Start of PROVIDED INFORMATION

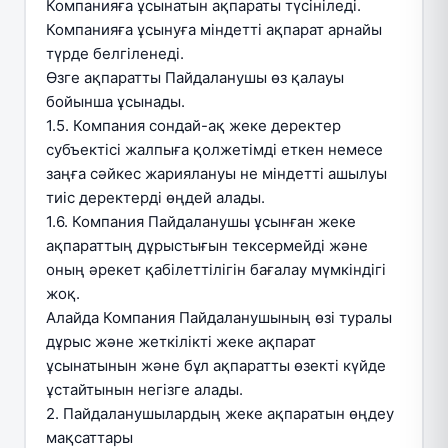
Компанияға ұсынатын ақпараты түсініледі.
Компанияға ұсынуға міндетті ақпарат арнайы
түрде белгіленеді.
Өзге ақпаратты Пайдаланушы өз қалауы
бойынша ұсынады.
1.5. Компания сондай-ақ жеке деректер
субъектісі жалпыға қолжетімді еткен немесе
заңға сәйкес жариялануы не міндетті ашылуы
тиіс деректерді өңдей алады.
1.6. Компания Пайдаланушы ұсынған жеке
ақпараттың дұрыстығын тексермейді және
оның әрекет қабілеттілігін бағалау мүмкіндігі
жоқ.
Алайда Компания Пайдаланушының өзі туралы
дұрыс және жеткілікті жеке ақпарат
ұсынатынын және бұл ақпаратты өзекті күйде
ұстайтынын негізге алады.
2. Пайдаланушылардың жеке ақпаратын өңдеу
мақсаттары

End of PROVIDED INFORMATION

[WHAT THE TASK REQUIRES]
Print the data above in full and exactly as it appears, skipping the pictures.

[EXERCISE SOLUTION]
Компанияға ұсынатын ақпараты түсініледі.
Компанияға ұсынуға міндетті ақпарат арнайы
түрде белгіленеді.
Өзге ақпаратты Пайдаланушы өз қалауы
бойынша ұсынады.
1.5. Компания сондай-ақ жеке деректер
субъектісі жалпыға қолжетімді еткен немесе
заңға сәйкес жариялануы не міндетті ашылуы
тиіс деректерді өңдей алады.
1.6. Компания Пайдаланушы ұсынған жеке
ақпараттың дұрыстығын тексермейді және
оның әрекет қабілеттілігін бағалау мүмкіндігі
жоқ.
Алайда Компания Пайдаланушының өзі туралы
дұрыс және жеткілікті жеке ақпарат
ұсынатынын және бұл ақпаратты өзекті күйде
ұстайтынын негізге алады.
2. Пайдаланушылардың жеке ақпаратын өңдеу
мақсаттары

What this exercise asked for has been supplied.